--- THE DATA ---
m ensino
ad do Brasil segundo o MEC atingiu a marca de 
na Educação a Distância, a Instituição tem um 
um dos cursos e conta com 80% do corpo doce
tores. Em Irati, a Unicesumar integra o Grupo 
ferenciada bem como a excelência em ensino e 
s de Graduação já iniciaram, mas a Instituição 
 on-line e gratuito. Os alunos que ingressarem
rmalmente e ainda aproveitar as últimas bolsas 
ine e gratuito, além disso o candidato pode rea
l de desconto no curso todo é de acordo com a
---
--- THE DATA ---
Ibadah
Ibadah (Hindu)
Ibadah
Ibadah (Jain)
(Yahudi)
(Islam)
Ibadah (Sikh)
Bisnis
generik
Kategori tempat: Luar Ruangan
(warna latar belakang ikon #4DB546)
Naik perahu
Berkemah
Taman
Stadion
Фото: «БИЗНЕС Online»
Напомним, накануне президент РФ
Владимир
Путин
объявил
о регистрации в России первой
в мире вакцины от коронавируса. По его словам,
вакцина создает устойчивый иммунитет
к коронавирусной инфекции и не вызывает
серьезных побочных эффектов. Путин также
---
## EXERCISE PROMPT
Here the output must be the lines above from the line with "Ibadah (Jain)" to the line with "о регистрации в России первой", both included, duplicated word for word and nothing else.

## SOLUTION TO THIS TASK
Ibadah (Jain)
(Yahudi)
(Islam)
Ibadah (Sikh)
Bisnis
generik
Kategori tempat: Luar Ruangan
(warna latar belakang ikon #4DB546)
Naik perahu
Berkemah
Taman
Stadion
Фото: «БИЗНЕС Online»
Напомним, накануне президент РФ
Владимир
Путин
объявил
о регистрации в России первой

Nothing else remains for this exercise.